Scottish First Minister Nicola Sturgeon has told the UK government to "get its act together" on backing the oil and gas industry, amid falling prices.
Her comments came as Holyrood ministers outlined a series of measures they said must be taken to support the sector.
The UK government said action was being taken after oil prices dropped by more than half over the past six months.
The SNP's opponents said Scotland had dodged a bullet, given its focus on the oil wealth of an independent Scotland.
The day after the price of Brent crude oil fell below $50 a barrel for the first time since May 2009, Scottish ministers called on the UK government, which is largely responsible for energy policy, to introduce in its March budget:
- An investment allowance for oil and gas fields which cost more to develop, potentially boosting investment by between £20bn and £37bn.
- A timetable to reverse an increase in the supplementary charge on oil and gas production implemented in 2011
- A tax credit to help increase oil and gas exploration and production.
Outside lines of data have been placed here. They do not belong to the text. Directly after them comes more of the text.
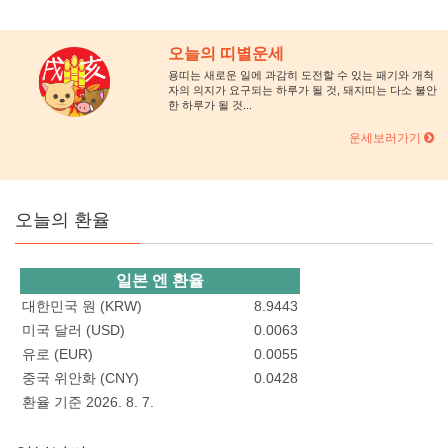
오늘의 띠별운세
용띠는 새로운 일에 과감히 도전할 수 있는 패기와 개척
자의 의지가 요구되는 하루가 될 것, 돼지띠는 다소 불안
한 하루가 될 것...
운세보러가기
오늘의 환율
일본 엔 환율
대한민국 원 (KRW)
8.9443
미국 달러 (USD)
0.0063
유로 (EUR)
0.0055
중국 위안화 (CNY)
0.0428
환율 기준 2026. 8. 7.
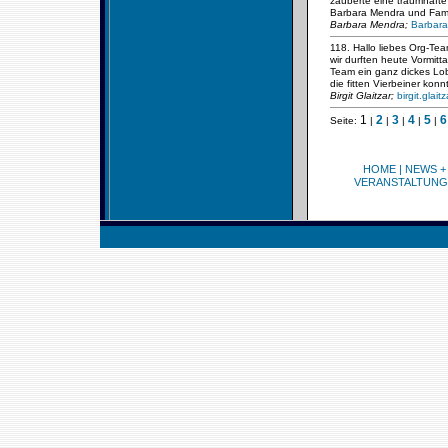
zauberte eine traumhafte 
Barbara Mendra und Fami
Barbara Mendra;
Barbara
118. Hallo liebes Org-Tea
wir durften heute Vormit
Team ein ganz dickes Lob 
die fitten Vierbeiner ko
Birgit Glaitzar;
birgit.glai
1
2
3
4
5
6
Seite:
|
|
|
|
|
HOME
|
NEWS +
VERANSTALTUNG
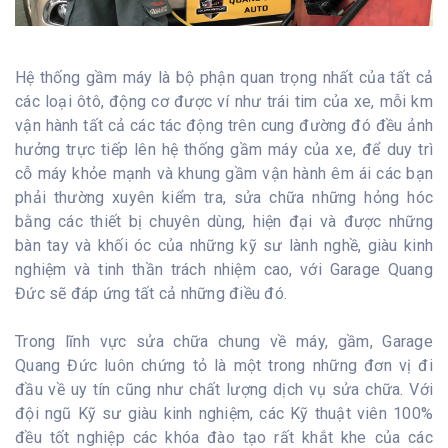
Hệ thống gầm máy là bộ phận quan trọng nhất của tất cả
các loại ôtô, động cơ được ví như trái tim của xe, mỗi km
vận hành tất cả các tác động trên cung đường đó đều ảnh
hưởng trực tiếp lên hệ thống gầm máy của xe, để duy trì
cỗ máy khỏe mạnh và khung gầm vận hành êm ái các bạn
phải thường xuyên kiểm tra, sửa chữa những hỏng hóc
bằng các thiết bị chuyên dùng, hiện đại và được những
bàn tay và khối óc của những kỹ sư lành nghề, giàu kinh
nghiệm và tinh thần trách nhiệm cao, với Garage Quang
Đức sẽ đáp ứng tất cả những điều đó.
Trong lĩnh vực sửa chữa chung về máy, gầm, Garage
Quang Đức luôn chứng tỏ là một trong những đơn vị đi
đầu về uy tín cũng như chất lượng dịch vụ sửa chữa. Với
đội ngũ Kỹ sư giàu kinh nghiệm, các Kỹ thuật viên 100%
đều tốt nghiệp các khóa đào tạo rất khắt khe của các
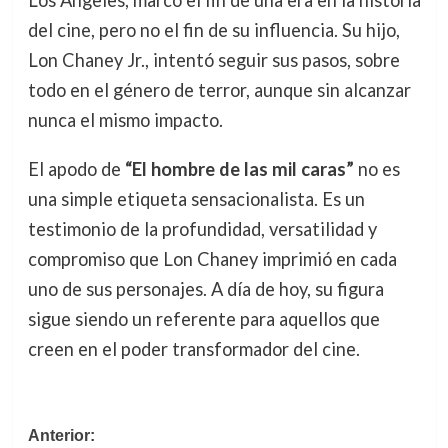
Los Ángeles, marcó el fin de una era en la historia
del cine, pero no el fin de su influencia. Su hijo,
Lon Chaney Jr., intentó seguir sus pasos, sobre
todo en el género de terror, aunque sin alcanzar
nunca el mismo impacto.
El apodo de
“El hombre de las mil caras”
no es
una simple etiqueta sensacionalista. Es un
testimonio de la profundidad, versatilidad y
compromiso que Lon Chaney imprimió en cada
uno de sus personajes. A día de hoy, su figura
sigue siendo un referente para aquellos que
creen en el poder transformador del cine.
Navegación
Anterior:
Speaking during first minister's questions, Ms Sturgeon said: "I will do everything on the part of the Scottish government to support the industry - the Scottish government cabinet will meet in Aberdeen next month - but the UK government has to get its act together, stop talking about supporting the industry and actually start to do it."
Meanwhile, Scottish Secretary Alistair Carmichael, who was meeting industry representatives, said the UK government unveiled a series of allowances and tax reliefs to help the industry in the Autumn Statement and was taking action now to support the sector.
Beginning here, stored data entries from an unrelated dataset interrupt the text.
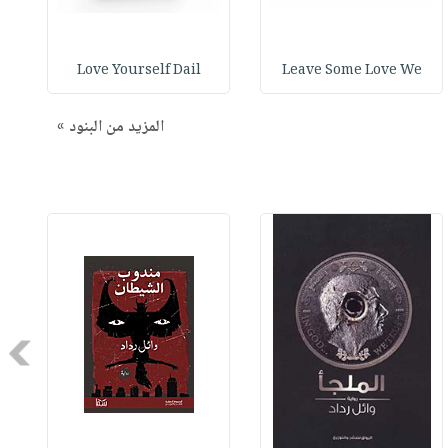
Love Yourself Dail
Leave Some Love We
المزيد من البنود »
Next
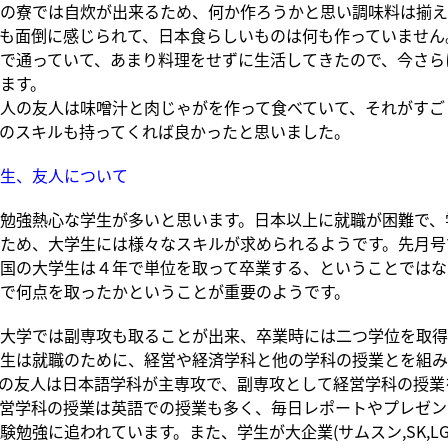
の寮では自炊が出来るため、何か作ろうかと思い調味料は揃え
も面倒に感じられて、日本食らしいものは何も作っていません
で通っていて、あまり料理をせずに生活してきたので、今さら
ます。
人の友人は味噌汁と肉じゃがを作って食べていて、それがすご
のスキルも持ってくれば良かったと思いました。
生、友人について
勉強熱心な学生が多いと思います。日本以上に就職が困難で、
ため、大学生には様々なスキルが求められるようです。先月号
国の大学生は４年で単位を取って卒業する、ということではな
で何点を取ったかということが重要のようです。
大学では副専攻も取ることが出来、卒業時には二つ学位を取得
生は就職のために、経営や経済学科と他の学科の授業とを組み
の友人は日本語学科が主専攻で、副専攻として経営学科の授業
営学科の授業は英語での授業も多く、毎日レポートやプレゼン
験勉強に追われています。また、学生が大企業(サムスン,SK,L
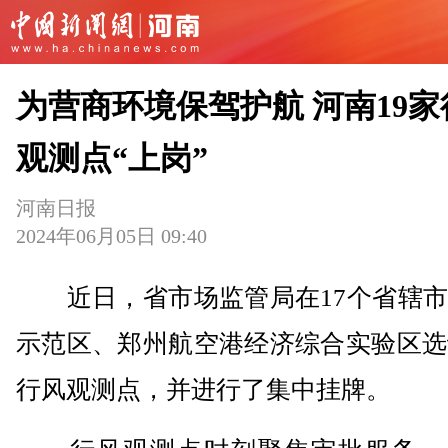
为营商环境保驾护航 河南19家
观测点“上岗”
河南日报
2024年06月05日 09:40
近日，省市场监管局在17个省辖市
示范区、郑州航空港经济综合实验区选
行风观测点，并进行了集中挂牌。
"I, and my colleagues, will be listening closely to what the industry has to say and having a full exploration of the additional options available to us to help secure jobs and the future of this key sector," he said.
By Douglas Fraser, BBC economy editor
The North Sea itself looks particularly vulnerable in this downturn.
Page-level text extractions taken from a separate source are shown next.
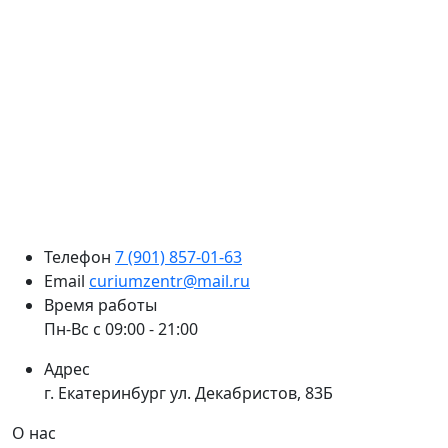
Телефон
7 (901) 857-01-63
Email
curiumzentr@mail.ru
Время работы
Пн-Вс с 09:00 - 21:00
Адрес
г. Екатеринбург
ул. Декабристов, 83Б
О нас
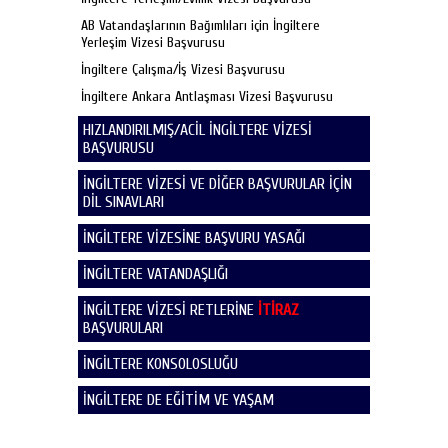
AB Vatandaşlarının Bağımlıları için İngiltere
Yerleşim Vizesi Başvurusu
İngiltere Çalışma/İş Vizesi Başvurusu
İngiltere Ankara Antlaşması Vizesi Başvurusu
HIZLANDIRILMIŞ/ACİL İNGİLTERE VİZESİ
BAŞVURUSU
İNGİLTERE VİZESİ VE DİĞER BAŞVURULAR İÇİN
DİL SINAVLARI
İNGİLTERE VİZESİNE BAŞVURU YASAĞI
İNGİLTERE VATANDAŞLIĞI
İNGİLTERE VİZESİ RETLERİNE
İTİRAZ
BAŞVURULARI
İNGİLTERE KONSOLOSLUĞU
İNGİLTERE DE EĞİTİM VE YAŞAM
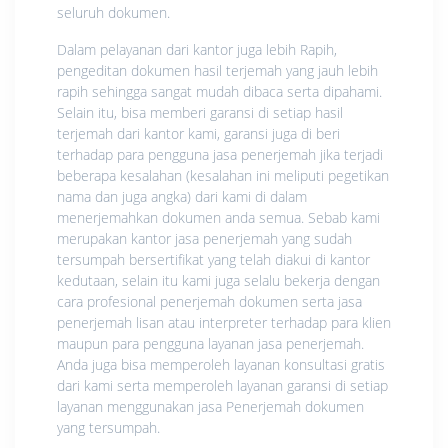
seluruh dokumen.
Dalam pelayanan dari kantor juga lebih Rapih,
pengeditan dokumen hasil terjemah yang jauh lebih
rapih sehingga sangat mudah dibaca serta dipahami.
Selain itu, bisa memberi garansi di setiap hasil
terjemah dari kantor kami, garansi juga di beri
terhadap para pengguna jasa penerjemah jika terjadi
beberapa kesalahan (kesalahan ini meliputi pegetikan
nama dan juga angka) dari kami di dalam
menerjemahkan dokumen anda semua. Sebab kami
merupakan kantor jasa penerjemah yang sudah
tersumpah bersertifikat yang telah diakui di kantor
kedutaan, selain itu kami juga selalu bekerja dengan
cara profesional penerjemah dokumen serta jasa
penerjemah lisan atau interpreter terhadap para klien
maupun para pengguna layanan jasa penerjemah.
Anda juga bisa memperoleh layanan konsultasi gratis
dari kami serta memperoleh layanan garansi di setiap
layanan menggunakan jasa Penerjemah dokumen
yang tersumpah.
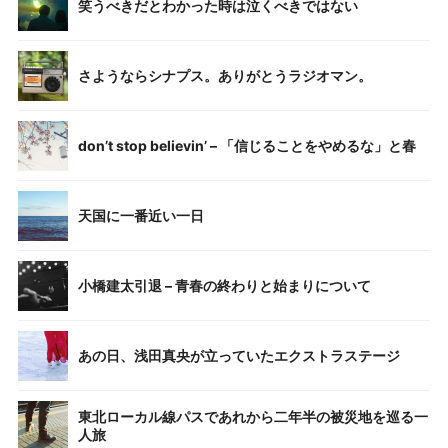
笑うべきだとわかった時は泣くべきではない
さようならシナプス。ありがとうラジオマン。
don’t stop believin’ – 「信じることをやめるな」と春
天国に一番近い一日
小橋建太引退 – 青春の終わりと始まりについて
あの日、浅田真央が立っていたエクストラステージ
東北ローカル線パスであれから二年半の被災地を巡る一
人旅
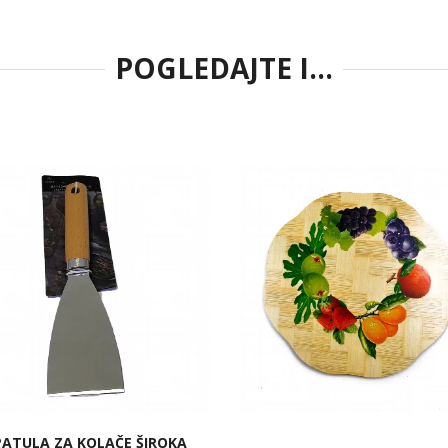
POGLEDAJTE I...
PATULA ZA KOLAČE ŠIROKA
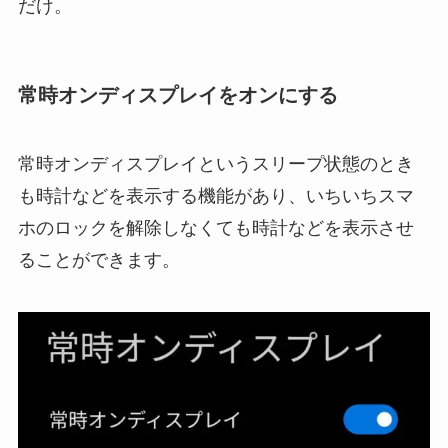
だけ。
常時オンディスプレイをオンにする
常時オンディスプレイというスリープ状態のとき
も時計などを表示する機能があり、いちいちスマ
ホのロックを解除しなくても時計などを表示させ
ることができます。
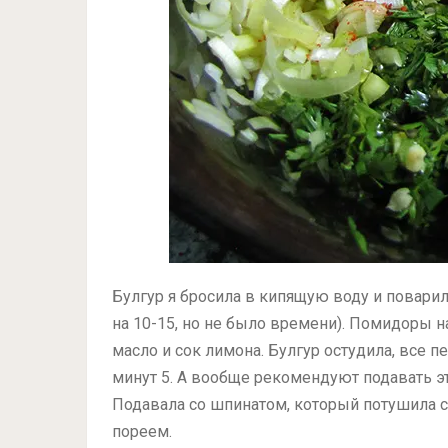
Булгур я бросила в кипящую воду и поварил
на
10-15,
но не было времени). Помидоры на
масло и сок лимона. Булгур остудила, все 
минут 5. А вообще рекомендуют подавать эт
Подавала со шпинатом, который потушила 
пореем.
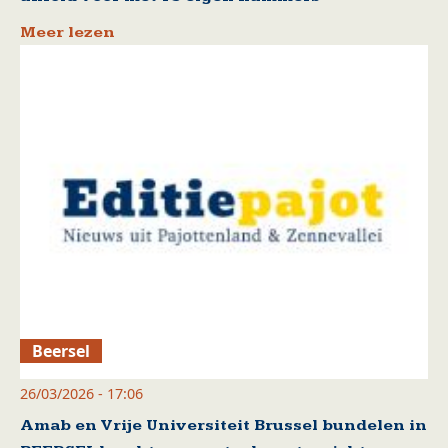
Meer lezen
Beersel
26/03/2026 - 17:06
Amab en Vrije Universiteit Brussel bundelen in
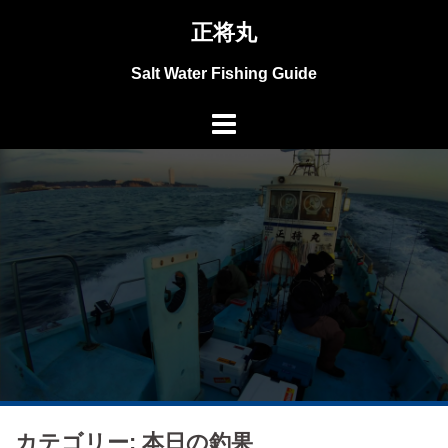
コ
正将丸
ン
テ
Salt Water Fishing Guide
ン
ツ
へ
ス
キ
ッ
プ
カテゴリー: 本日の釣果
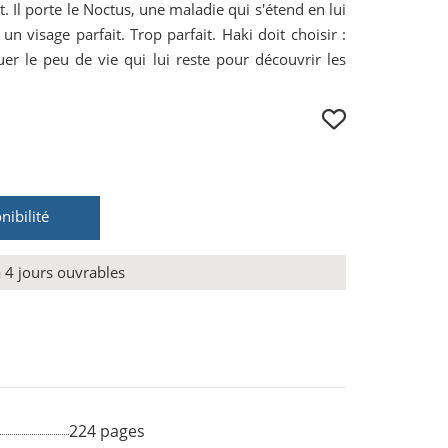
it. Il porte le Noctus, une maladie qui s'étend en lui
n visage parfait. Trop parfait. Haki doit choisir :
quer le peu de vie qui lui reste pour découvrir les
nibilité
à 4 jours ouvrables
224 pages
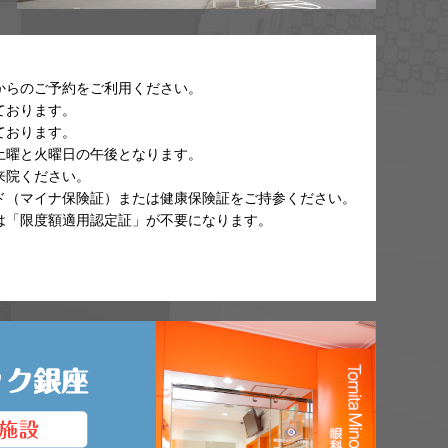
からのご予約をご利用ください。
ております。
ております。
土曜と火曜日の午後となります。
来院ください。
ド（マイナ保険証）または健康保険証をご持参ください。
は「限度額適用認定証」が不要になります。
It has weathered sharp changes before. But the industry is now at a turning point.
Mature fields are depleting and the remaining oil and gas is getting more expensive to extract.
New fields offer new and expensive challenges - in deep water, or requiring new technologies to handle difficult geology, high pressure and high temperatures.
And while Britain is still among the world's top 30 producers, it's now seen as one of the more expensive places to operate, given a black mark by the industry for three unexpected tax hikes in the past 15 years.
With a sharp decline in exploratory drilling, higher costs and poor recent results when it's tried, the replacement rate of reserves also looks downbeat.
Scottish Labour said Scotland was facing its biggest jobs threat since the closure of the Ravenscraig steel works, saying 15,750 Scottish oil posts were at risk.
"This is too important for the UK and Scottish governments to score political points by playing pass the parcel," said Jackie Baillie, the party's economy spokeswoman.
Meanwhile, opposition parties seized on UK government figures claiming Scotland could have been facing an £18.6bn shortfall, had the country become independent in September's referendum.
The Scottish government's White Paper blueprint on independence forecast the amount of oil revenues Scotland could receive on a projected value of 110 US dollars, or £72, a barrel.
Scottish Conservative leader Ruth Davidson said the referendum outcome was "a bullet dodged", adding: "The best approach for both the industry and the country is for us all to work together on a UK-wide basis."
Green MSP Patrick Harvie said the Scottish government had "failed to acknowledge the vulnerability of a Scottish economy over-exposed to the carbon bubble".
Elsewhere, the Scottish and UK governments both urged energy companies to cut heating bills as a result of the low oil price.